The IEEE Computer Society devoted their November magazine issue to "Simplicity in IT". Simplicity is a desirable trait, but I have found that one cannot measure it. Instead, one must measure its opposite: complexity.

Some qualities cannot be measured. I learned this lesson as a sysadmin, managing disk space for multiple users and groups. We had large but finite disk resources (resources are always finite), shared by different teams. Despite the large disk resources, the combined usage of the teams exceeded our resources -- in other words, we "ran out of free space". My job was to figure out "where the space had gone".

I quickly learned that the goal of "where the space had gone" was the wrong one. It is impossible to measure, because space doesn't "go" anywhere. I substituted new metrics: who is using space, and how much, and how does that compare to their usage last week? These were possible to measure, and more useful. A developer who uses more than four times the next developer, and more than ten times the average developer is (probably) working inefficiently.

The metric "disk space used by developer" is measurable. The metric "change in usage from last week" is also measurable. In contrast, the metric "where did the unallocated space go" is not.

The measure of simplicity is similar. Instead of measuring simplicity, measure the opposite: complexity. Instead of asking "why is our application (or code, or UI, or database schema) not simple?", ask instead "where is the complexity?"

Complexity in source code can be easily measured. There are a number of commercial tools, a number of open source tools, and I have written a few tools for my own use. Anyone who wants to measure the complexity of their system has tools available to them.

Measuring the change in complexity (such as the change from one week to the next) involves taking measurements at one time and storing them, then taking measurements at a later time and comparing them against the earlier measurements. That is a little more complex that merely taking measurements, but not much more complicated.

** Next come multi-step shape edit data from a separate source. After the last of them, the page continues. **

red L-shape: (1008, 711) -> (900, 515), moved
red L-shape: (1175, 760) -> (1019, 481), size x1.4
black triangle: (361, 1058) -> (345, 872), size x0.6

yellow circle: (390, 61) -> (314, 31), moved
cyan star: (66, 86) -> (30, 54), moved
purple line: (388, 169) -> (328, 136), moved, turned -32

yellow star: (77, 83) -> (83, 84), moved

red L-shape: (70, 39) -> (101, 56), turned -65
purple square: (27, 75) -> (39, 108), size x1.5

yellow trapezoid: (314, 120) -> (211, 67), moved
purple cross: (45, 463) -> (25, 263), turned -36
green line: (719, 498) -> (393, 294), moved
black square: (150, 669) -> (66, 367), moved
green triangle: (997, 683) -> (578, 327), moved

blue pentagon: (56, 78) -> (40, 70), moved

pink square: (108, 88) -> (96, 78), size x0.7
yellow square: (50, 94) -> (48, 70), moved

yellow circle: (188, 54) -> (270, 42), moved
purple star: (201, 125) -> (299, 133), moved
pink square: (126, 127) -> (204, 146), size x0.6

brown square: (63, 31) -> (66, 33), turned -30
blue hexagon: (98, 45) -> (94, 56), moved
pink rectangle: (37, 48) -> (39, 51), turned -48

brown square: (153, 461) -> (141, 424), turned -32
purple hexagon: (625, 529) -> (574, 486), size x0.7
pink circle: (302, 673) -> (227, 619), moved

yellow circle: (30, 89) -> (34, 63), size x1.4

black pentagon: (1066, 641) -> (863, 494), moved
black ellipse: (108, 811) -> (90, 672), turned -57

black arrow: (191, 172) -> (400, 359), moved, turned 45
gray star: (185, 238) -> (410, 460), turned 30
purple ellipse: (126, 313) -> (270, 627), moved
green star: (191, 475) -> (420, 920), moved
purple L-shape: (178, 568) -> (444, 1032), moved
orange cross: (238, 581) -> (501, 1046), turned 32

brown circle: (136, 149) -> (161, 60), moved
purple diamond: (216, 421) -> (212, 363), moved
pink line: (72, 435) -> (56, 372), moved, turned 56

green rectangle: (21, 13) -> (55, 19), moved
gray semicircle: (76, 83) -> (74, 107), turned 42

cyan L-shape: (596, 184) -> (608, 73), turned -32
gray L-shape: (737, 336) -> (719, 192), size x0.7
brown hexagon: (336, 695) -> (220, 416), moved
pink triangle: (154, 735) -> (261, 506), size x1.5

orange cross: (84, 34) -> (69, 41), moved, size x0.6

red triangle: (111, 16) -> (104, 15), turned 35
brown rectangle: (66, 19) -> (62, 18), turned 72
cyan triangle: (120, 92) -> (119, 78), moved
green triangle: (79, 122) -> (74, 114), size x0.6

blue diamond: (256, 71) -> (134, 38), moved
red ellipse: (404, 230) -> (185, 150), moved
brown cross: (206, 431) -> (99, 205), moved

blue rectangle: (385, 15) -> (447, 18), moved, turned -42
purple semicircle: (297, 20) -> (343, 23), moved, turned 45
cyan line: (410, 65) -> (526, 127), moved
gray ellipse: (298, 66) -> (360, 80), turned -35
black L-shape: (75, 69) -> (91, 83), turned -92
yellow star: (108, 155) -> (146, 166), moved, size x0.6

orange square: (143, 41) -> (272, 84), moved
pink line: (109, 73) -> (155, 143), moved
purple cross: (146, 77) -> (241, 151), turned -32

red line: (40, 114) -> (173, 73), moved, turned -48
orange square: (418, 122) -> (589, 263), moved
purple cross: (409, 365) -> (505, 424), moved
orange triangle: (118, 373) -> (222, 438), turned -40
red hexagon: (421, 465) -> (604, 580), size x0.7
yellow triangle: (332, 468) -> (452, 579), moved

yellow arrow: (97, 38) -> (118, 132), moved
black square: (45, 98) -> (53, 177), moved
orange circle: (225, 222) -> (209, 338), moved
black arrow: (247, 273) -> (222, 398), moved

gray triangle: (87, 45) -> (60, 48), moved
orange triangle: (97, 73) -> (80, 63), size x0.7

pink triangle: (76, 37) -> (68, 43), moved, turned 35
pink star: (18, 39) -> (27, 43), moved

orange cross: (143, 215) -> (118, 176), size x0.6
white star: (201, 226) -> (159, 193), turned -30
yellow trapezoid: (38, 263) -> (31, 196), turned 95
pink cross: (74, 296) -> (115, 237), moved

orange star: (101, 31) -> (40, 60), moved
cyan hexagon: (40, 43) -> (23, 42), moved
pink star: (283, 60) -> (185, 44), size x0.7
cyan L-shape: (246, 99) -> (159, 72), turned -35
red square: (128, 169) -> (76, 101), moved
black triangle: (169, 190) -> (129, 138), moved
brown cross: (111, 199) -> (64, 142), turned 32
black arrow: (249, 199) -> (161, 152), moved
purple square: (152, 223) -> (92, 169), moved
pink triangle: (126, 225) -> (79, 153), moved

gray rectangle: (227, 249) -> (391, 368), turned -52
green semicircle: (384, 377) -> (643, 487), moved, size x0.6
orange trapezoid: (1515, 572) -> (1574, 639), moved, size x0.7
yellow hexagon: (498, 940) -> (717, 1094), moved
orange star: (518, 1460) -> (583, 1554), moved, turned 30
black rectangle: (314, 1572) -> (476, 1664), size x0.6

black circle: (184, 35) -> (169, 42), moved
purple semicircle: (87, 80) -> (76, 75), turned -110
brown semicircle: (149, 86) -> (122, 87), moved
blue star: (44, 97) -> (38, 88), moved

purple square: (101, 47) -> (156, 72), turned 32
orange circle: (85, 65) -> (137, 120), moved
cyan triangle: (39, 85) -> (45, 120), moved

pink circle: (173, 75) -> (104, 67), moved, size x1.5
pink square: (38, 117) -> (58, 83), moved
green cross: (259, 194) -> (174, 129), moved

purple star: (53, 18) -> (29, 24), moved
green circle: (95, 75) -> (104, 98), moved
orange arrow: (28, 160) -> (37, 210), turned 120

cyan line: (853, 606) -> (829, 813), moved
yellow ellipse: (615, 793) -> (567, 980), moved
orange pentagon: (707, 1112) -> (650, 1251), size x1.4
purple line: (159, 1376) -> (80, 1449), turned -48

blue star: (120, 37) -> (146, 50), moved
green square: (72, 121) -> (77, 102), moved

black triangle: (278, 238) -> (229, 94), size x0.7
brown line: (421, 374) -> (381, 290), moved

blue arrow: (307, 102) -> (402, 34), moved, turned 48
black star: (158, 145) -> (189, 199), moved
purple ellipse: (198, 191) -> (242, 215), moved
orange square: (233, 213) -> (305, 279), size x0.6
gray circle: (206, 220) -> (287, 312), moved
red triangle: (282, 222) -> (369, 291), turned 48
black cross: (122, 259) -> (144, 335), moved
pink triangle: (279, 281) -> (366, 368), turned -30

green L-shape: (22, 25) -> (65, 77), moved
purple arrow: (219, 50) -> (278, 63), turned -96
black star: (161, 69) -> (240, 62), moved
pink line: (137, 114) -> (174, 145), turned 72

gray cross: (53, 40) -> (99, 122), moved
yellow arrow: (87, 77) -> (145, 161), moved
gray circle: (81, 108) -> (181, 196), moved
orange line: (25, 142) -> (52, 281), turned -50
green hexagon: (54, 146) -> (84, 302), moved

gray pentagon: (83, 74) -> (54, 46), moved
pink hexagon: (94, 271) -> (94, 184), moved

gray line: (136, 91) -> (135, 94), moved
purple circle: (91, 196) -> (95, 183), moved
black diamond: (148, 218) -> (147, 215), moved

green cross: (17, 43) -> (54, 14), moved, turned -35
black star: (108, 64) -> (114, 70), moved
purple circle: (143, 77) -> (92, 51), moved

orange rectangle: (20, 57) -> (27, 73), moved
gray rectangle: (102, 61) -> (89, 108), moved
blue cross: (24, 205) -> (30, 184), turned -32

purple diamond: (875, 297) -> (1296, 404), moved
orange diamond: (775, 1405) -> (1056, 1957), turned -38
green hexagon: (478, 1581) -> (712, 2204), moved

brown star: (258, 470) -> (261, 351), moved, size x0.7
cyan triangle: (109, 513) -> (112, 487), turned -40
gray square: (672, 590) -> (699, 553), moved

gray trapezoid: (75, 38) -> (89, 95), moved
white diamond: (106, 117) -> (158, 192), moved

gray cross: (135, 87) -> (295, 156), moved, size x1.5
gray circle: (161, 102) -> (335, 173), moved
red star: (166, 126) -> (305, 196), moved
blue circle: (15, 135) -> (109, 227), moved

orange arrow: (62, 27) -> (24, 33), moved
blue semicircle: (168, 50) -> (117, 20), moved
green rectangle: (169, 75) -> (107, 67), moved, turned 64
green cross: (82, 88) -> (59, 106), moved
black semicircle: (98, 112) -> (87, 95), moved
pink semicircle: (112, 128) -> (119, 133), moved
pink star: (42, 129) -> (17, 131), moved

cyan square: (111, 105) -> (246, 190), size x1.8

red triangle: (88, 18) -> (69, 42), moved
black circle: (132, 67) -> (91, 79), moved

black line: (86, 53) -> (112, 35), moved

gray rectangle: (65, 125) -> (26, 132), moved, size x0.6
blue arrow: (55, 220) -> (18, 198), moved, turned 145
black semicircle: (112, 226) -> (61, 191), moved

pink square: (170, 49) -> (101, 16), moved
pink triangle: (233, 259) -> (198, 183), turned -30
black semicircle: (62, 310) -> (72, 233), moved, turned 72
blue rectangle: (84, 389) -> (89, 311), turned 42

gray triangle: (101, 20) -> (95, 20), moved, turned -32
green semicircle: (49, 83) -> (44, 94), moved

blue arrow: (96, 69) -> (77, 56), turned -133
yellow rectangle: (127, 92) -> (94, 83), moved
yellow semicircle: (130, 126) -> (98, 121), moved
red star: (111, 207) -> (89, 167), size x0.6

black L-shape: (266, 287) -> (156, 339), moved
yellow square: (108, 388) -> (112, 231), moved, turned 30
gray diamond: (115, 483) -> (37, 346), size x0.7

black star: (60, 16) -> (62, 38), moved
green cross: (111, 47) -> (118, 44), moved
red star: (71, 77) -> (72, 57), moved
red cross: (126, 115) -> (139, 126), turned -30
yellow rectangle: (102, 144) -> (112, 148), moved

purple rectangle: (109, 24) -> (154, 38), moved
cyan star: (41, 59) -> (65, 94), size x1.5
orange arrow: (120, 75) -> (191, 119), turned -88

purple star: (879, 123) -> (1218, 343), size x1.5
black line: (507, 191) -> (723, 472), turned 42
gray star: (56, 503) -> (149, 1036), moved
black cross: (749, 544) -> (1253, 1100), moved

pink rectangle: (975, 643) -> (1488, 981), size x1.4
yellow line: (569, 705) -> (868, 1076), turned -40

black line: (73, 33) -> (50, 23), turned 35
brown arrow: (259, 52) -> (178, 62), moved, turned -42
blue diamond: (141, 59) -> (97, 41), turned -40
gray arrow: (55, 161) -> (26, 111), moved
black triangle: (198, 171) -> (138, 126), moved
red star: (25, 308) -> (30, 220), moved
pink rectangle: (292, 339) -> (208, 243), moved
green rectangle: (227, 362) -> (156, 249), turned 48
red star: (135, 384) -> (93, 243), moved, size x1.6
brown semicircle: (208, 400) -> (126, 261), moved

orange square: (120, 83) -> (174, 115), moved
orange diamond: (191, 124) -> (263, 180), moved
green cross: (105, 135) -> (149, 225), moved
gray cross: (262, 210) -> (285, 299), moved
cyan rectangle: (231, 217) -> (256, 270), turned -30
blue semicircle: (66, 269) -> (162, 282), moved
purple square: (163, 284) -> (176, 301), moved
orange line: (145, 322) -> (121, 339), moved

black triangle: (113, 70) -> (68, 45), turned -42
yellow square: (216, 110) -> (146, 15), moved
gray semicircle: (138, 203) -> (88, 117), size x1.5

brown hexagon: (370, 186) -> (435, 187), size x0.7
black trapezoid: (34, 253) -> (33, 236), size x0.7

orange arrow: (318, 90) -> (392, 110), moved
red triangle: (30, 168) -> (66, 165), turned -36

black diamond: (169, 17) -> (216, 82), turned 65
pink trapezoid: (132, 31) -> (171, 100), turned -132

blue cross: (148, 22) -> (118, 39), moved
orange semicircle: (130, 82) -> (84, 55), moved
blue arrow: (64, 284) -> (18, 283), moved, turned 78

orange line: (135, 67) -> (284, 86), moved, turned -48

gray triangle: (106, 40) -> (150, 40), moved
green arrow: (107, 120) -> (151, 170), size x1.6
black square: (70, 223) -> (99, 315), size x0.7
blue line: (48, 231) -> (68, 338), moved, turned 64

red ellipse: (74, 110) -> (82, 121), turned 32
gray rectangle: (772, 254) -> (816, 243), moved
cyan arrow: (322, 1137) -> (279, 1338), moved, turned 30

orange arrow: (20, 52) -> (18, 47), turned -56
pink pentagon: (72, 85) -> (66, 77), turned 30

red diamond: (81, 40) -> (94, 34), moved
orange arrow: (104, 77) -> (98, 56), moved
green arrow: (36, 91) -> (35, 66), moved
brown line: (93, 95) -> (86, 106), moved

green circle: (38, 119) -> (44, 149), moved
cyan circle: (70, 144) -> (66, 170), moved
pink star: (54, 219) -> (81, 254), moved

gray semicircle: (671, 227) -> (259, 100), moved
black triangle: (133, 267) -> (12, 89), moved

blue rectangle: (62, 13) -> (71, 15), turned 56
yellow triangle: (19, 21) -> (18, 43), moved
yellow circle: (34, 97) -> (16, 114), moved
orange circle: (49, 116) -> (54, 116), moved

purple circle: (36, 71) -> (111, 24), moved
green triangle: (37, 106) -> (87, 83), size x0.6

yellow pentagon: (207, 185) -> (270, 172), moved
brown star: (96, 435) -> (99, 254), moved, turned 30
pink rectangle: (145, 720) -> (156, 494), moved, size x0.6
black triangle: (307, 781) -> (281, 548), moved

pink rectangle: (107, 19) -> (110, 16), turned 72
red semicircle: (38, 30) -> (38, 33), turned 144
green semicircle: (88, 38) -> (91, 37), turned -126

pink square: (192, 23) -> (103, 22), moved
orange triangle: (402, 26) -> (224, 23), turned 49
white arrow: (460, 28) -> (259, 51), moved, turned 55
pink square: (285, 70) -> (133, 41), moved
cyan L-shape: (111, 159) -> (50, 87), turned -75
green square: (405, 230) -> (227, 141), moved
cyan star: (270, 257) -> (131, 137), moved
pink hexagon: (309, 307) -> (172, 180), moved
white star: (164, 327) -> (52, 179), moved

Identifying the complex areas of your system give you an indicator. It shows you the sections of your system that you must change to achieve simplicity. That work may be easy, or may be difficult; a measure of complexity merely points to the problem areas.

* * * *

When I measure code, I measure the following:

  • Lines of code
  • Source lines of code (non-comments)
  • Cyclomatic complexity
  • Boolean constants
  • Number of directly referenced classes
  • Number of indirectly referenced classes
  • Number of directly dependent classes
  • Number of indirectly dependent classes
  • Class interface complexity (a count of member variables and public functions)

I find that these metrics let me quickly identify the "problem classes" -- the classes that cause the most defects. I can work on those classes and simplify the system.